Des sondages sur Hitler aux 4% de Hollande, les enquêtes de popularité (et leurs limites)

3 min
À retrouver dans l'émission

L'enquête CEVIPOF / IPSOS publiée cette semaine dans Le Monde révèle un taux d'insatisfaction historique envers le Président de la République, avec seulement 4% des sondés satisfaits. Derrière ce chiffre, une spécificité statistique et l'histoire des enquêtes de popularité depuis le XIXème aux USA.

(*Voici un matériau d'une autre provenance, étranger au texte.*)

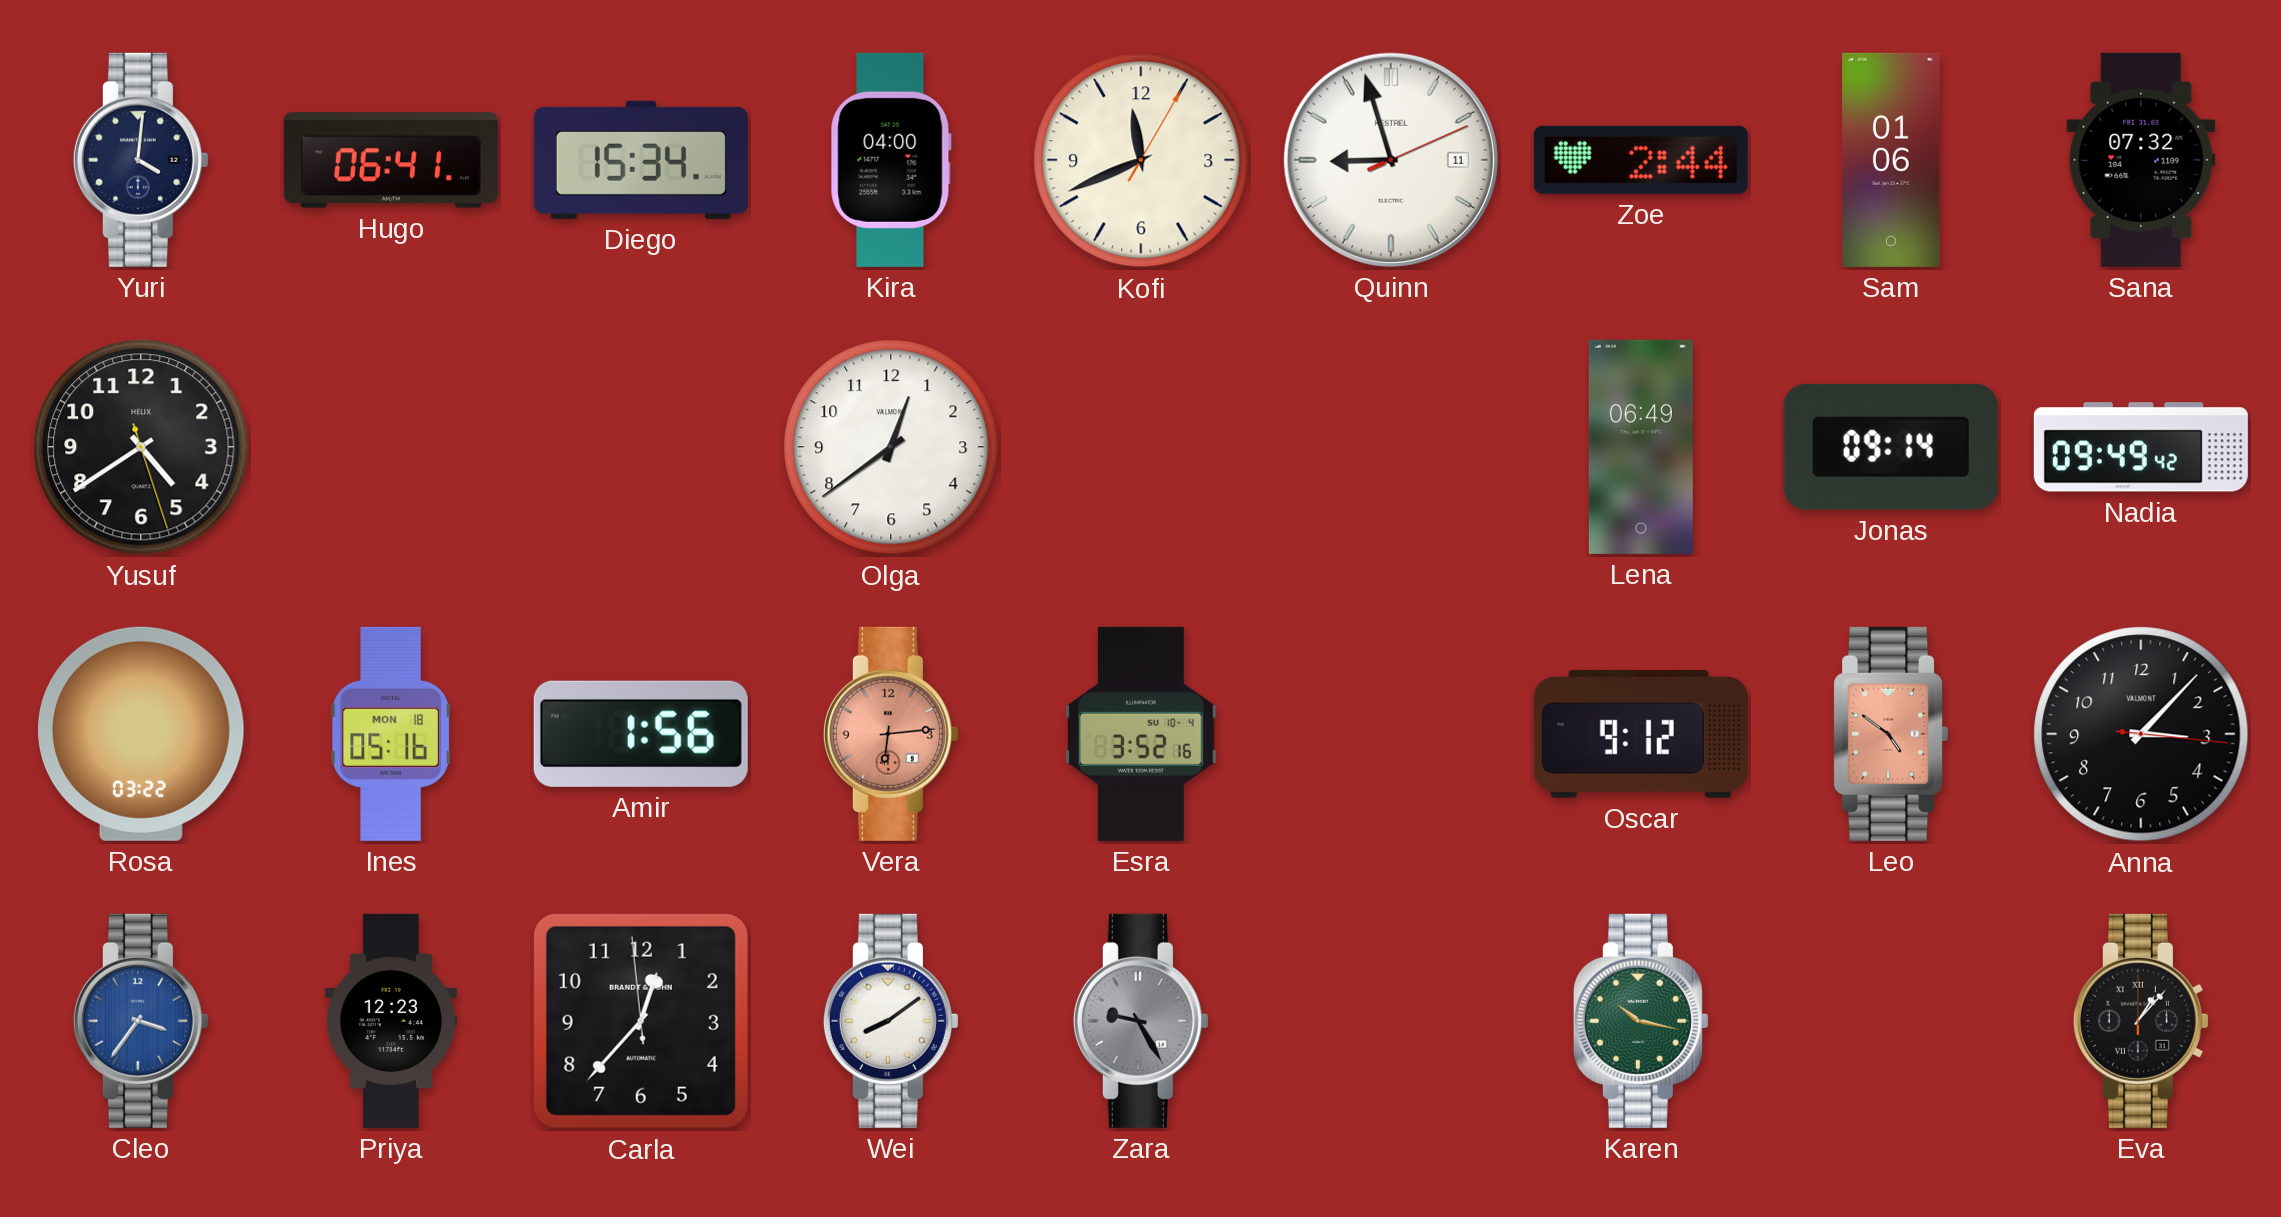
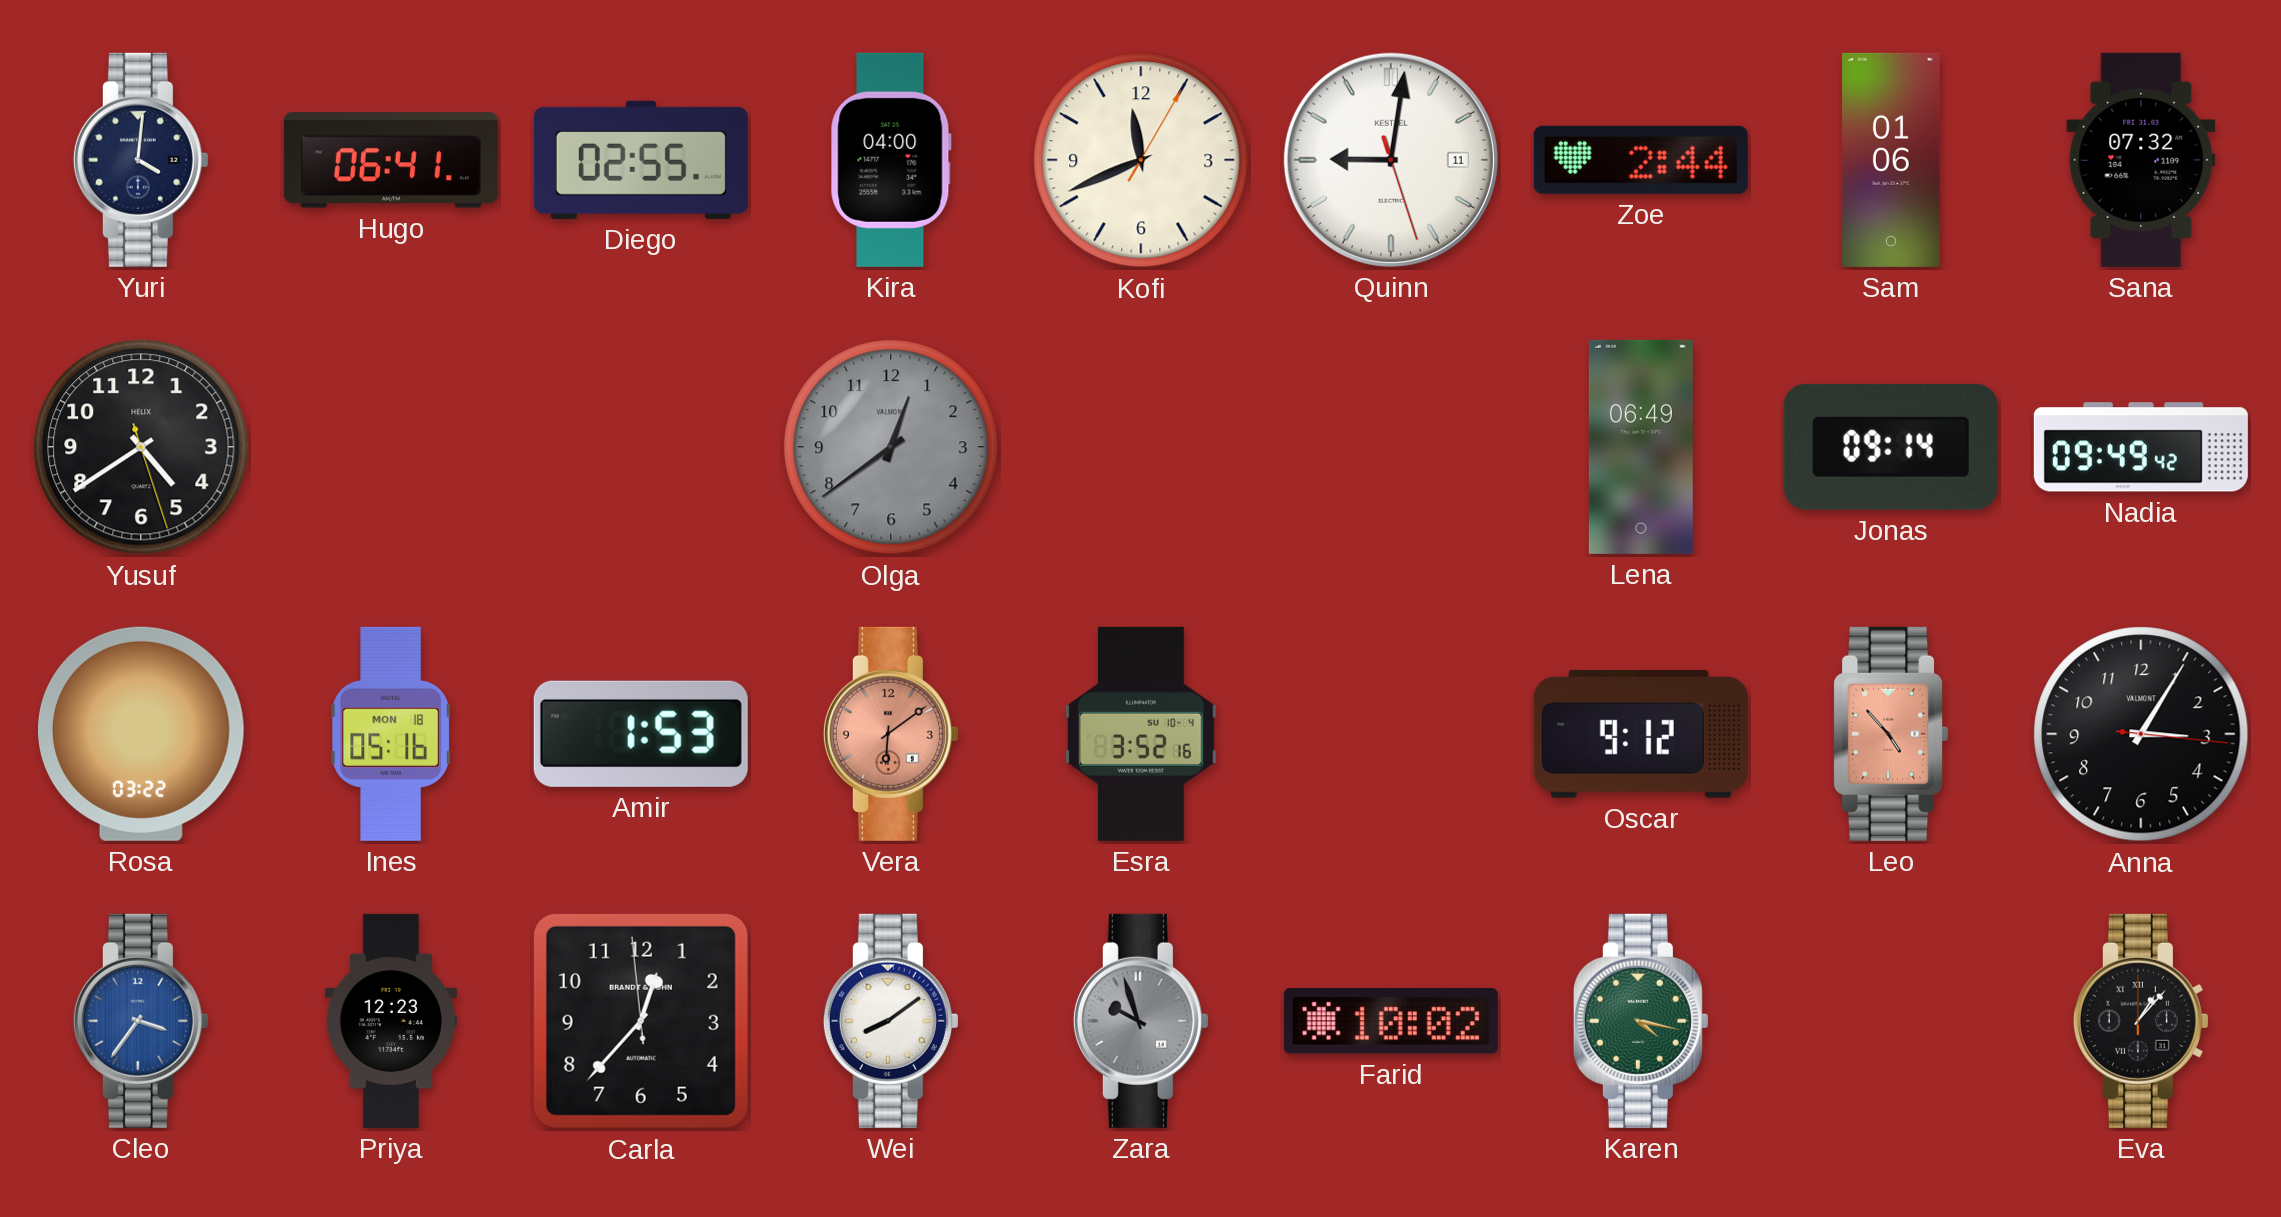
Diego: 15:34 -> 02:55
Quinn: 8:57 -> 9:01
Olga dial: white -> grey
Amir: 1:56 -> 1:53
Vera: 6:14 -> 6:09
Leo: 4:51 -> 4:53
Anna: 3:07 -> 3:05
Zara: 9:25 -> 9:57
Farid: none -> 10:02
Karen: 10:17 -> 4:17
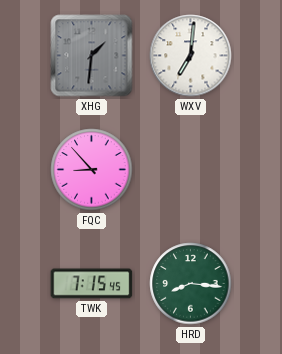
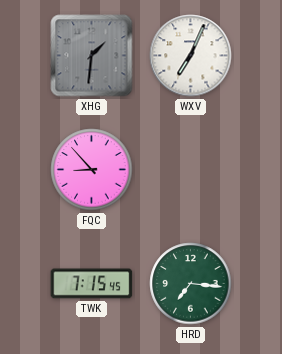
WXV: 7:01 -> 7:04
HRD: 8:16 -> 7:16
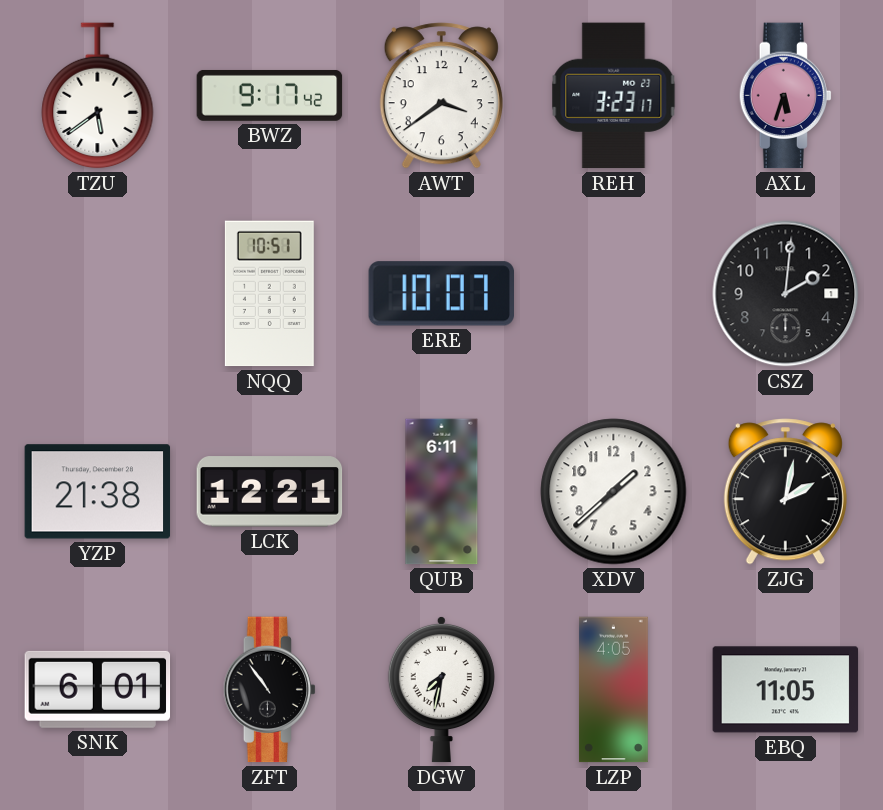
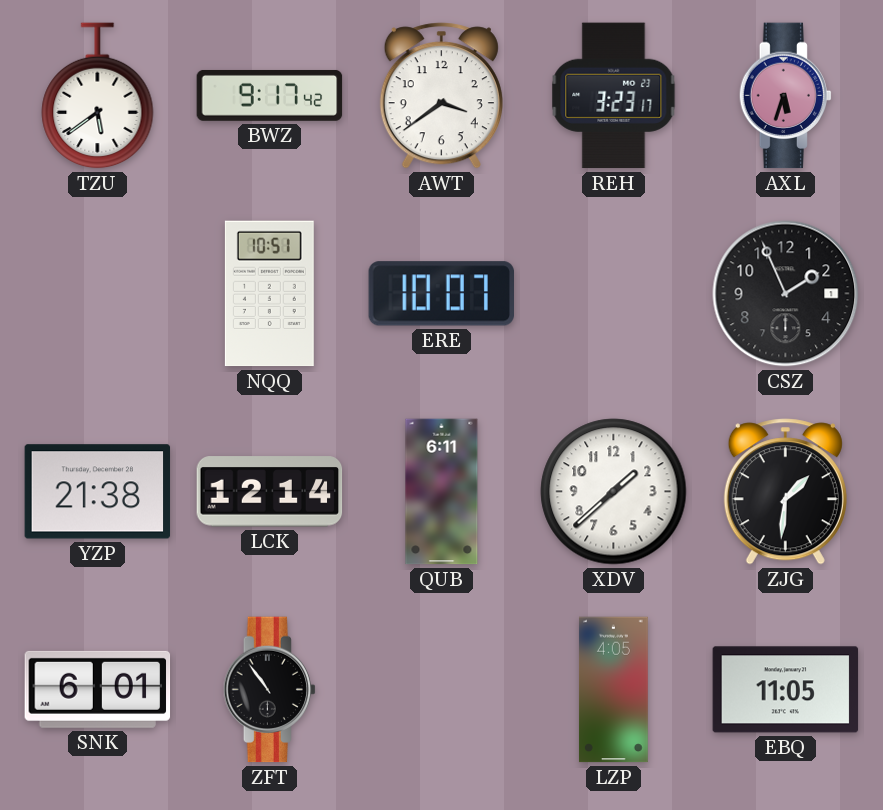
CSZ: 2:01 -> 1:56
LCK: 12:21 -> 12:14
ZJG: 2:02 -> 1:31
DGW: 7:32 -> none
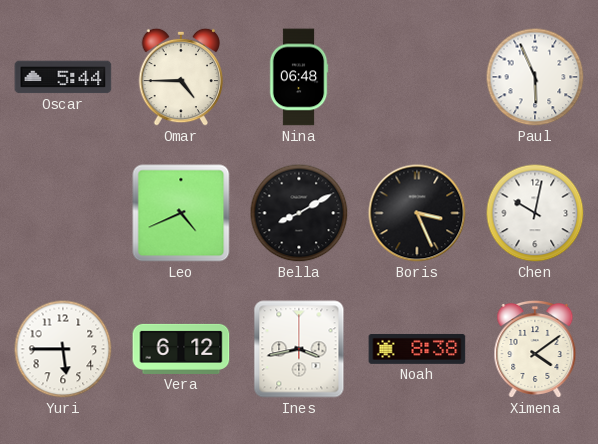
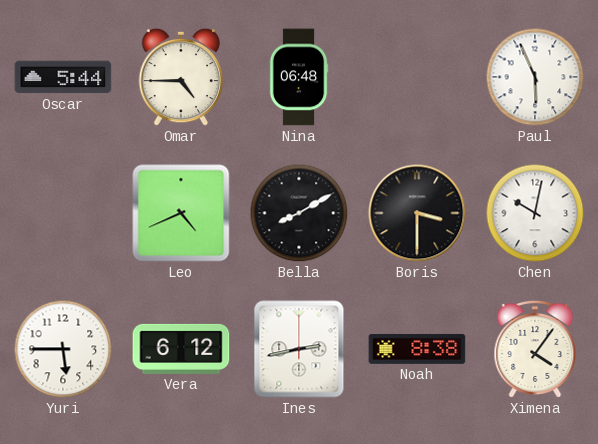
Boris: 3:26 -> 3:30
Ines: 3:43 -> 2:43
Ximena: 4:09 -> 4:06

Bain de foule pour Nicolas Sarkozy en février 2007 pendant la campagne présidentielle.
Bain de foule pour Nicolas Sarkozy en février 2007 pendant la campagne présidentielle. Crédits : Thomas Coex - AFP

La toute première enquête de popularité publiée en France portait sur... la cote comparée d'Hitler, Mussolini et Chamberlain ! C'était dans l'édition du 22 juillet 1939 du quotidien Paris Soir. A l'époque, les sondages de popularité n'en étaient qu'à leurs balbutiements de ce côté de l'Atlantique, alors que Georges Gallup, le pionnier des sondage aux Etats-Unis, avait déjà largement sophistiqué et professionnalisé l'approche. Mais Gallup, au profil hybride (publicitaire, docteur en psychologie et formateur en journalisme) bénéficiait d'une tradition de plus d'un siècle : les straw votes, ou "votes de paille". Concrètement, des millions de questionnaires envoyés par les journaux américains à leur lectorat pour sonder l'état de l'opinion... quand il ne s'agissait pas, tout simplement, de laisser des urnes pour répondre à leur questionnaire.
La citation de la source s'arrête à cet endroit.